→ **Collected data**
((

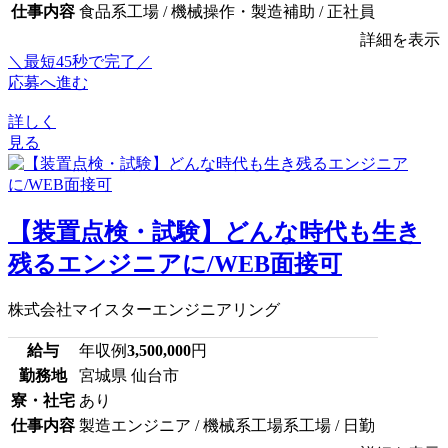
仕事内容
食品系工場 / 機械操作・製造補助 / 正社員
詳細を表示
＼最短45秒で完了／
応募へ進む
詳しく
見る
【装置点検・試験】どんな時代も生き
残るエンジニアに/WEB面接可
株式会社マイスターエンジニアリング
給与
年収例
3,500,000
円
勤務地
宮城県 仙台市
寮・社宅
あり
仕事内容
製造エンジニア / 機械系工場系工場 / 日勤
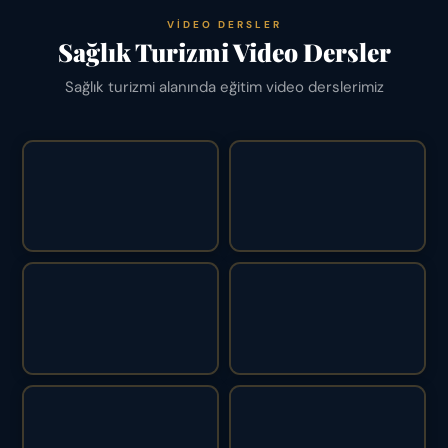
VIDEO DERSLER
Sağlık Turizmi Video Dersler
Sağlık turizmi alanında eğitim video derslerimiz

))

→ **Task item**
How many lines in the records above hold the string "Sağlık"? Only the number is wanted.

→ **Answer space**
2